ACTIVITY —
From the line containing "النفحات المكية" through the last line of the records below, output every line exactly, both ends included, except the pictures.

THE RECORDS —
- - -
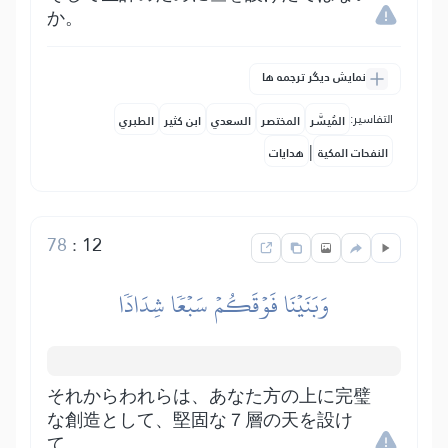
か。
نمایش دیگر ترجمه ها
التفاسير:
المُيسَّر
المختصر
السعدي
ابن كثير
الطبري
|
النفحات المكية
هدايات
78
:
12
وَبَنَيۡنَا فَوۡقَكُمۡ سَبۡعٗا شِدَادٗا
それからわれらは、あなた方の上に完璧
な創造として、堅固な７層の天を設け
て、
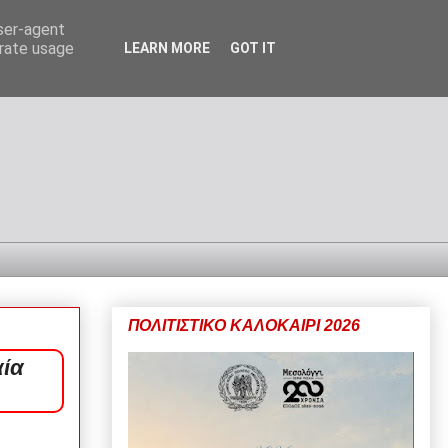
user-agent
erate usage
LEARN MORE
GOT IT
ΠΟΛΙΤΙΣΤΙΚΟ ΚΑΛΟΚΑΙΡΙ 2026
αία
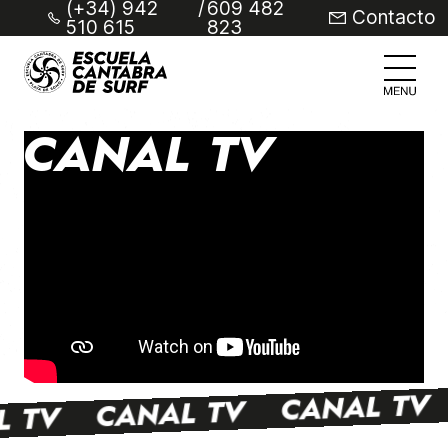
(+34) 942
/
609 482
Contacto
510 615
823
CANAL TV
CANAL TV
CANAL TV
L TV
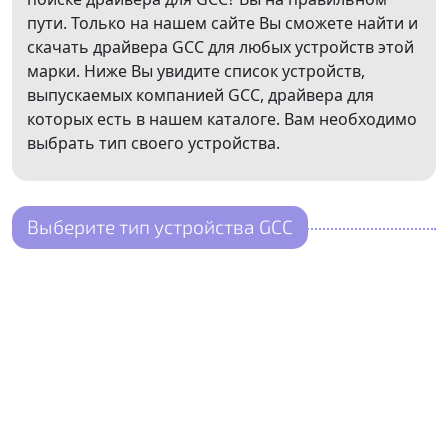
пути. Только на нашем сайте Вы сможете найти и
скачать драйвера GCC для любых устройств этой
марки. Ниже Вы увидите список устройств,
выпускаемых компанией GCC, драйвера для
которых есть в нашем каталоге. Вам необходимо
выбрать тип своего устройства.
Выберите тип устройства GCC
- - -
EXERCISE ANSWER —
النفحات المكية
هدايات
78
:
12
وَبَنَيۡنَا فَوۡقَكُمۡ سَبۡعٗا شِدَادٗا
それからわれらは、あなた方の上に完璧
な創造として、堅固な７層の天を設け
て、
user-agent
erate usage
LEARN MORE
GOT IT
ΠΟΛΙΤΙΣΤΙΚΟ ΚΑΛΟΚΑΙΡΙ 2026
αία
(+34) 942
/
609 482
Contacto
510 615
823
CANAL TV
CANAL TV
CANAL TV
L TV
пути. Только на нашем сайте Вы сможете найти и
скачать драйвера GCC для любых устройств этой
марки. Ниже Вы увидите список устройств,
выпускаемых компанией GCC, драйвера для
которых есть в нашем каталоге. Вам необходимо
выбрать тип своего устройства.
Выберите тип устройства GCC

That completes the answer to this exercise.